Its founder, priest Ángel Garcia Rodriguez, popularly known in Spain as Father Ángel, continues to lead the organisation and has become an important spokesperson on a number of issues relating to vulnerable communities.
Alongside promoting the projects and schemes run by his organisation, Ángel has used his public platform to highlight the needs of vulnerable groups. There are many examples to choose from. He has called for the creation of the Ministry of Loneliness (Soledad) to dedicate more resources to helping isolated people, particularly the elderly. He has regularly spoken out about poverty, and in September 2022 challenged those who say poverty figures are inflated to come to his Church and see the queues of people waiting for their foodbank.

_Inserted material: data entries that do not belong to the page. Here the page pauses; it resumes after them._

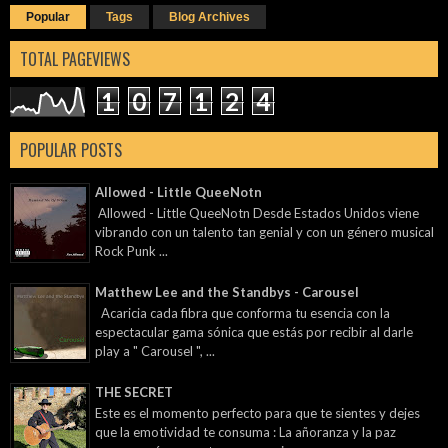
Popular
Tags
Blog Archives
TOTAL PAGEVIEWS
1
0
7
1
2
4
POPULAR POSTS
Allowed - Little QueeNotn
Allowed - Little QueeNotn Desde Estados Unidos viene
vibrando con un talento tan genial y con un género musical
Rock Punk ...
Matthew Lee and the Standbys - Carousel
Acaricia cada fibra que conforma tu esencia con la
espectacular gama sónica que estás por recibir al darle
play a " Carousel ", ...
THE SECRET
Este es el momento perfecto para que te sientes y dejes
que la emotividad te consuma : La añoranza y la paz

In addition, his organisation has regularly stood up for the rights of migrants and refugees. Moreover, in 2016, he was the first Catholic priest to speak to a LGBT news publication, in which he expressed his support for gay marriage.  
Pope Francis’s path
An emphasis on representing and aiding the most vulnerable has been a feature not just of Catholic groups in Spain in the last decade but also from the Vatican under Pope Francis. Therefore, it makes sense that Pope Francis has highlighted the work of Messengers of Peace and has met on numerous occasions with Father Ángel. The emphasis on a defence of the marginalised that Pope Francis, Father Ángel, and other Spanish charities share could therefore help to ensure the Church continues to play a valuable role in an increasingly secularised nation.